- _WHAT THE TASK ASKS_
Beginning with the line that has "Kinh tế (52, 91)", please write out the remaining lines of the material exactly, the last one included.

- _RECORDS SHOWN_
════════

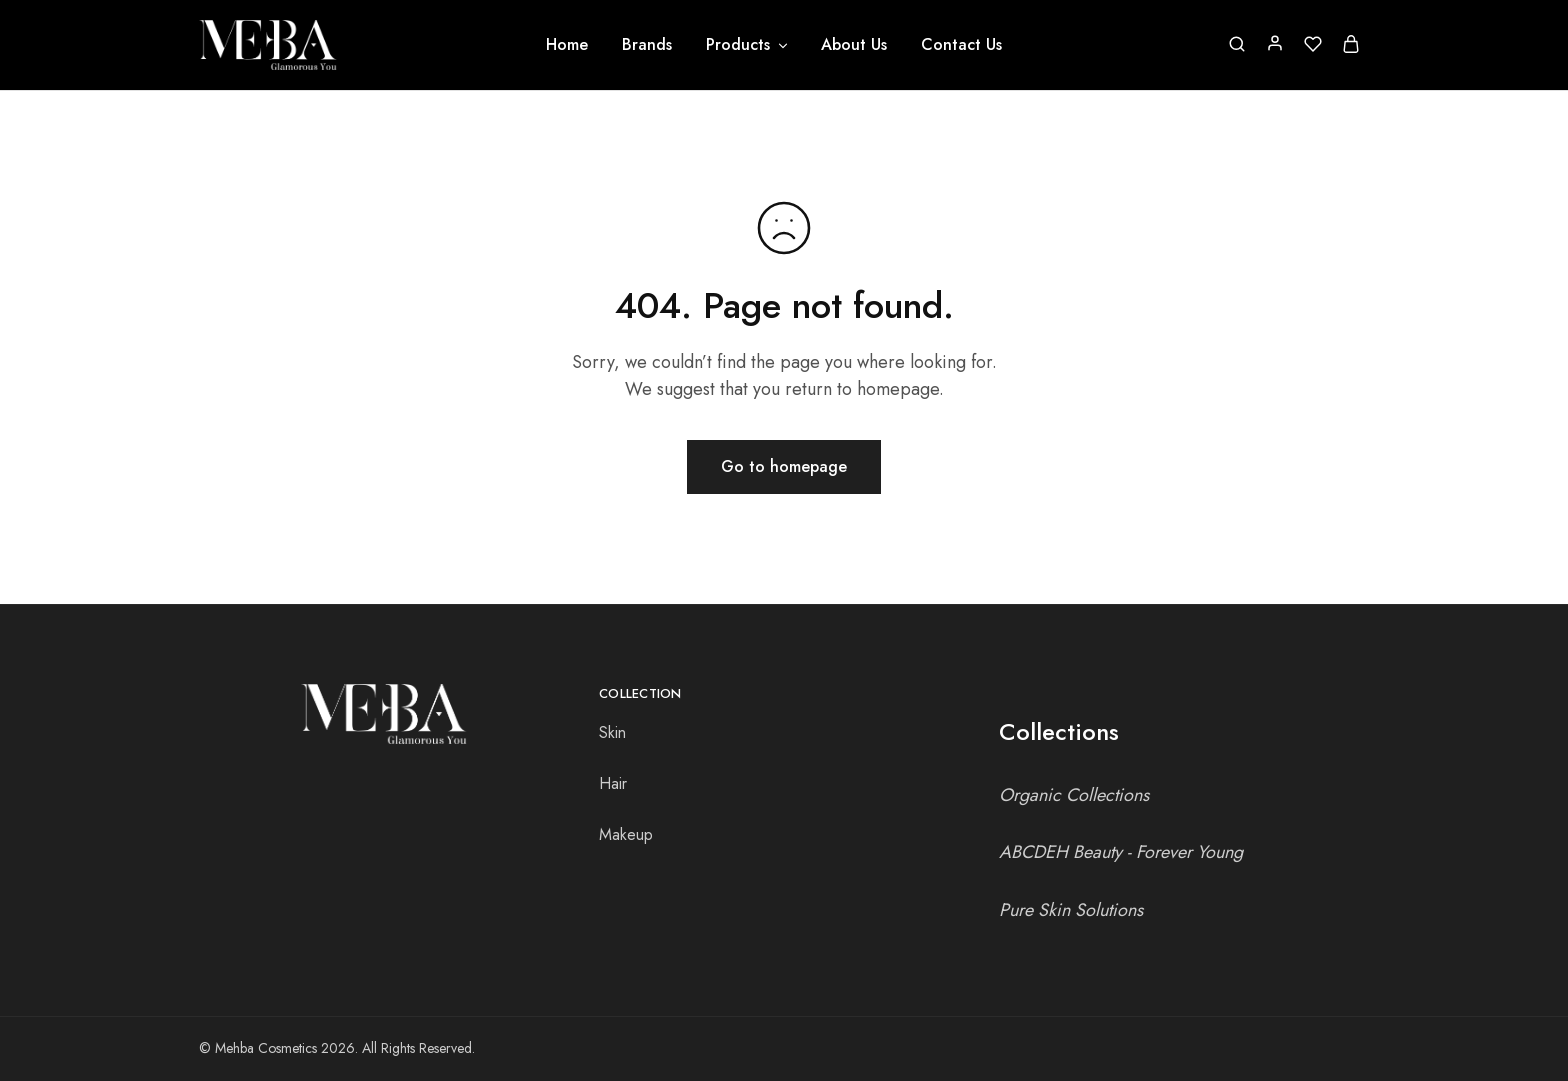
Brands (647, 45)
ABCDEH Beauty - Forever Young (1121, 852)
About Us (854, 45)
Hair (613, 783)
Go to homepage (784, 466)
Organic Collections (1074, 795)
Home (567, 45)
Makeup (626, 834)
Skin (612, 732)
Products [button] (748, 45)
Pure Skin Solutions (1071, 910)
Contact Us (961, 45)
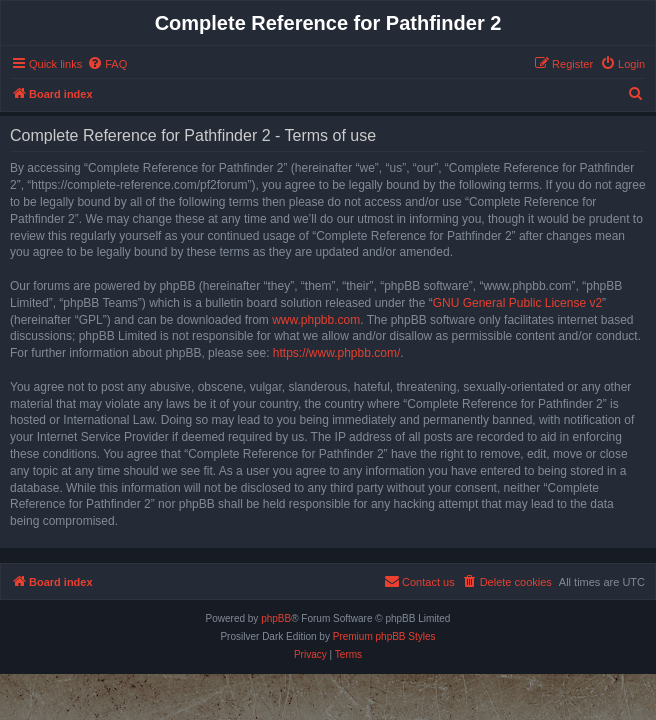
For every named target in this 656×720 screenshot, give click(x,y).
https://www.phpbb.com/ (336, 353)
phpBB (276, 618)
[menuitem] (107, 64)
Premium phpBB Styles (384, 636)
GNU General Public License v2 (517, 303)
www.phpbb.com (316, 320)
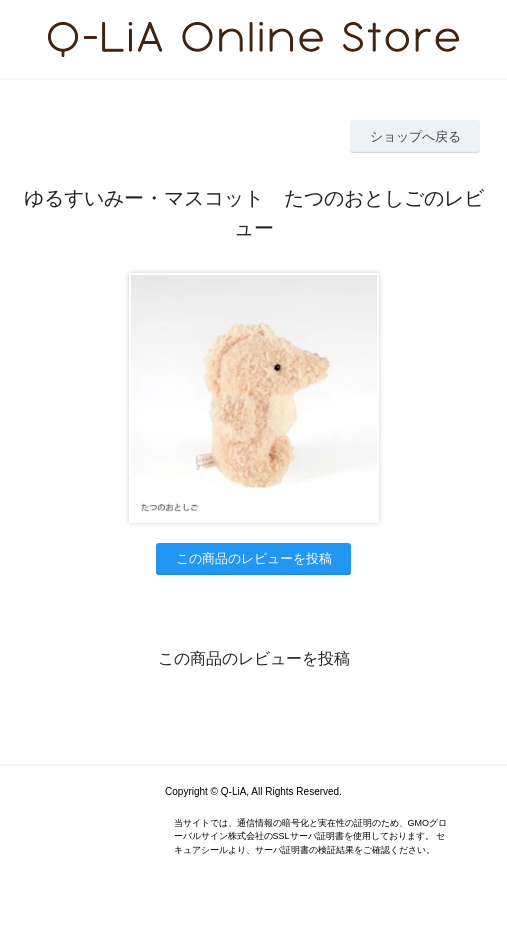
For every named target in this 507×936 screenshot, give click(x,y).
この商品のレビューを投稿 (254, 558)
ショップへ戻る (415, 136)
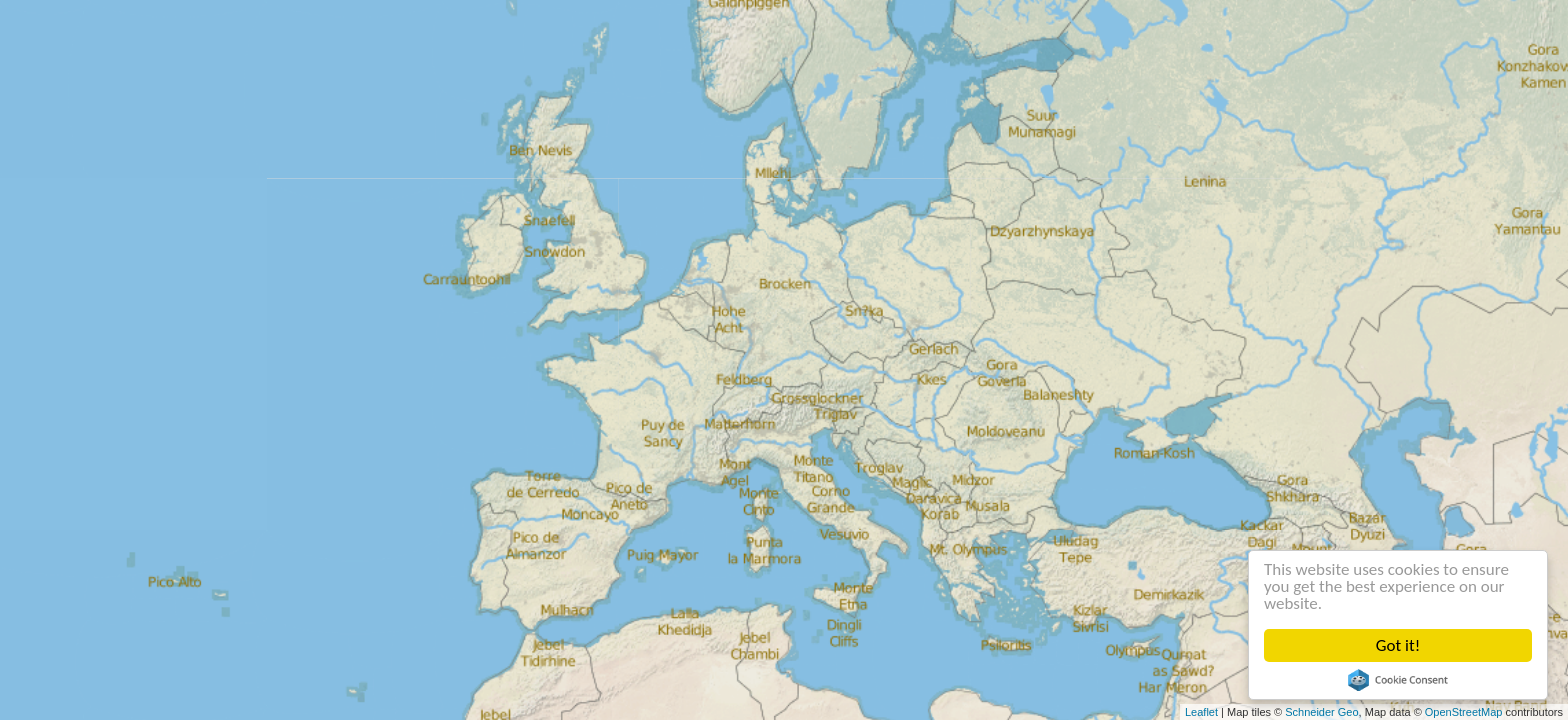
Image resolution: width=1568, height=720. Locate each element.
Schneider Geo (1321, 712)
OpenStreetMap (1464, 712)
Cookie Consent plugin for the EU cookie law (1398, 680)
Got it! (1398, 645)
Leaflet (1201, 712)
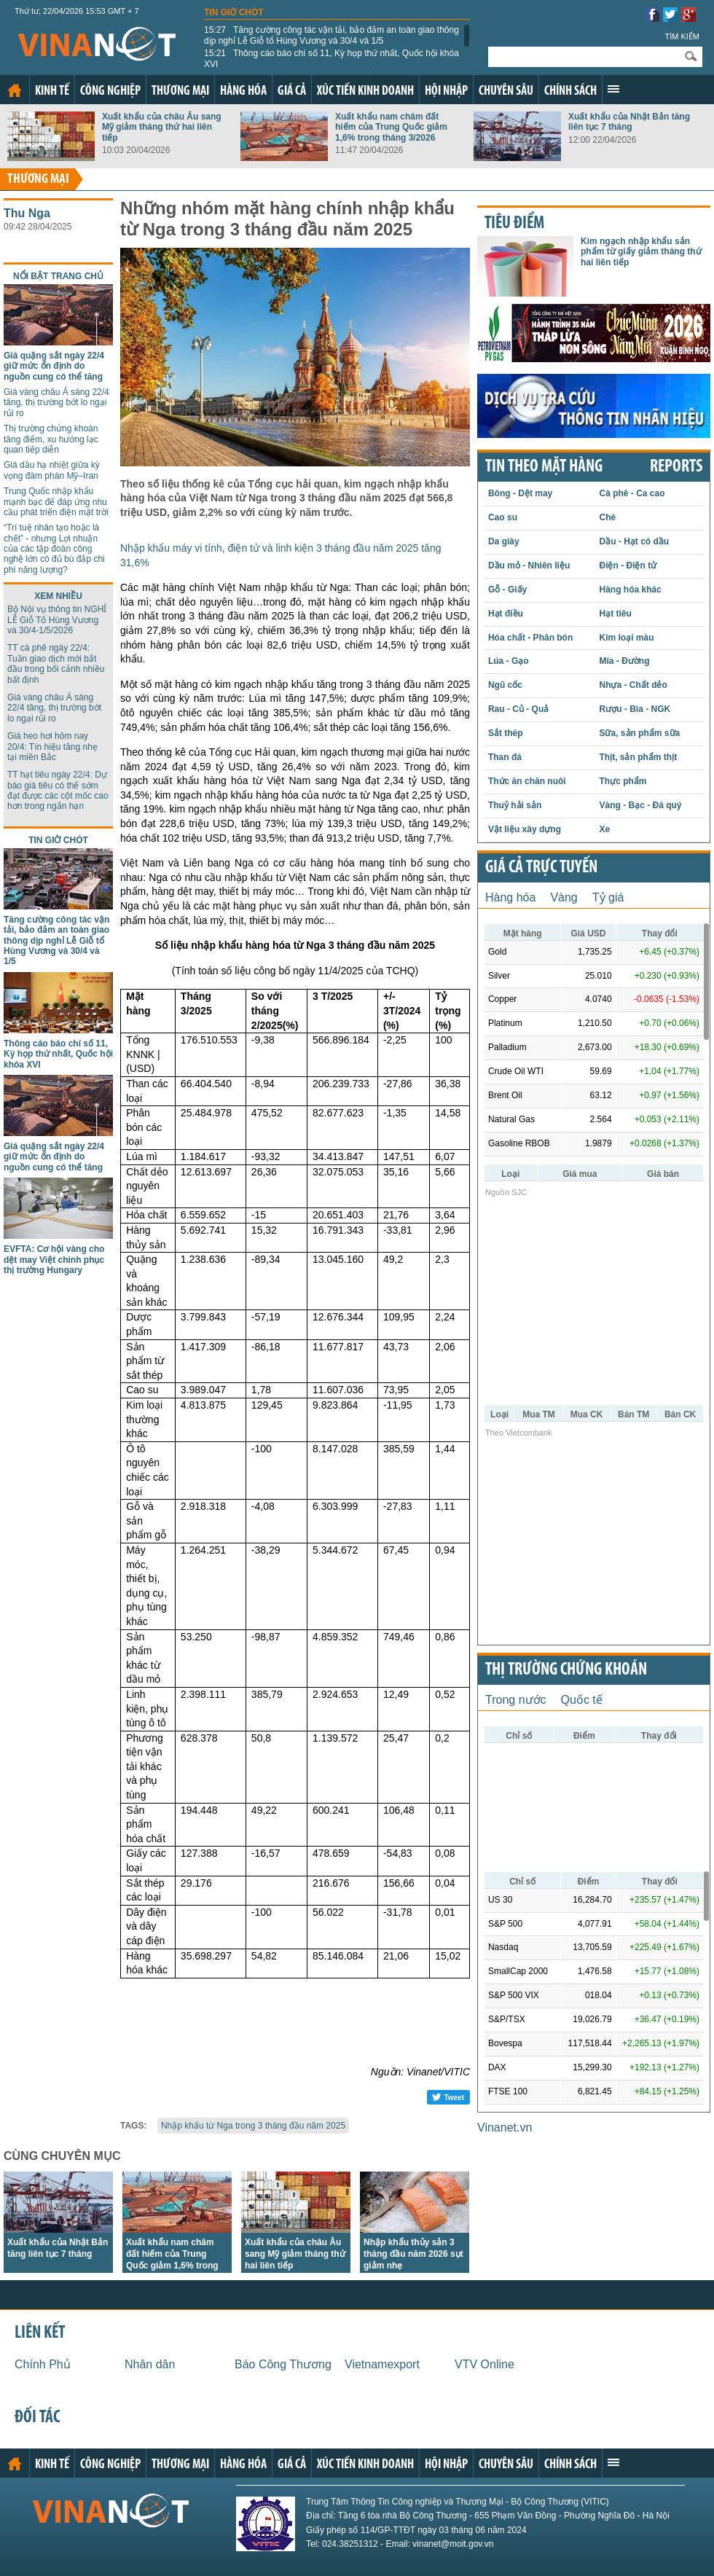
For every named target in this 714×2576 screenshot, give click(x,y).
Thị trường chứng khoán (566, 1670)
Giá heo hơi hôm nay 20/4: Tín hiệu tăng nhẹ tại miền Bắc (52, 746)
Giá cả (292, 91)
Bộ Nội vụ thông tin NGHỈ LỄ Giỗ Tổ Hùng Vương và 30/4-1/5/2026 (56, 619)
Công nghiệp (110, 91)
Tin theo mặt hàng (544, 467)
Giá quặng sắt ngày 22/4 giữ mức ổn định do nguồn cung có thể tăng (54, 366)
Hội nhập (446, 91)
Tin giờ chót (234, 12)
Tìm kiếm (681, 36)
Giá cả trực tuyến (541, 868)
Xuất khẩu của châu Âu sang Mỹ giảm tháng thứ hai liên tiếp (161, 127)
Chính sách (570, 91)
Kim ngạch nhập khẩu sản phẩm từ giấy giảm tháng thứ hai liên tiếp (641, 251)
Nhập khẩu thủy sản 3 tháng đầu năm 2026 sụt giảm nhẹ (413, 2254)
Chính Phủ (43, 2364)
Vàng (563, 897)
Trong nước (515, 1700)
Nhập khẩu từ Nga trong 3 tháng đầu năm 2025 (253, 2126)
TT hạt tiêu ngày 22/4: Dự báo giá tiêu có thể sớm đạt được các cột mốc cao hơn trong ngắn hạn (58, 790)
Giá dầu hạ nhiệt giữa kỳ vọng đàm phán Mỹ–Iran (52, 470)
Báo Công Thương (283, 2364)
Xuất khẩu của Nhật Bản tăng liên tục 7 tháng (629, 121)
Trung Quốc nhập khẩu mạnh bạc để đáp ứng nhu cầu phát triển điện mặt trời (56, 501)
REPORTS (676, 467)
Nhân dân (150, 2364)
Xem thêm (613, 89)
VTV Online (484, 2364)
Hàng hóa (243, 91)
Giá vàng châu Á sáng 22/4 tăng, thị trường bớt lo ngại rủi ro (56, 402)
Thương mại (180, 91)
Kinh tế (52, 91)
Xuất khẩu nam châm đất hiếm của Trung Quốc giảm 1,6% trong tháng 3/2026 (391, 127)
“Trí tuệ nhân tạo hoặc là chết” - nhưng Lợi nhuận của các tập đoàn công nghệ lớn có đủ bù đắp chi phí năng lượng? (54, 548)
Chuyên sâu (506, 91)
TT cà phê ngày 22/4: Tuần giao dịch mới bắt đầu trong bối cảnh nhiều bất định (55, 663)
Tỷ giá (608, 897)
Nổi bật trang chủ (58, 276)
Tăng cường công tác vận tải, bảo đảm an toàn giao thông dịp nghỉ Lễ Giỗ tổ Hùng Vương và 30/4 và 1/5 (331, 35)
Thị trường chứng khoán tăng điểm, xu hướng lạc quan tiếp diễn (51, 439)
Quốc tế (582, 1700)
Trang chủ (14, 90)
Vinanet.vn (504, 2127)
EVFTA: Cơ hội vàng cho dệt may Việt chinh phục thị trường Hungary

════════

- _RESULT OF THE EXERCISE_
Kinh tế (52, 91)
Xuất khẩu nam châm đất hiếm của Trung Quốc giảm 1,6% trong tháng 3/2026 (391, 127)
“Trí tuệ nhân tạo hoặc là chết” - nhưng Lợi nhuận của các tập đoàn công nghệ lớn có đủ bù đắp chi phí năng lượng? (54, 548)
Chuyên sâu (506, 91)
TT cà phê ngày 22/4: Tuần giao dịch mới bắt đầu trong bối cảnh nhiều bất định (55, 663)
Tỷ giá (608, 897)
Nổi bật trang chủ (58, 276)
Tăng cường công tác vận tải, bảo đảm an toàn giao thông dịp nghỉ Lễ Giỗ tổ Hùng Vương và 30/4 và 1/5 (331, 35)
Thị trường chứng khoán tăng điểm, xu hướng lạc quan tiếp diễn (51, 439)
Quốc tế (582, 1700)
Trang chủ (14, 90)
Vinanet.vn (504, 2127)
EVFTA: Cơ hội vàng cho dệt may Việt chinh phục thị trường Hungary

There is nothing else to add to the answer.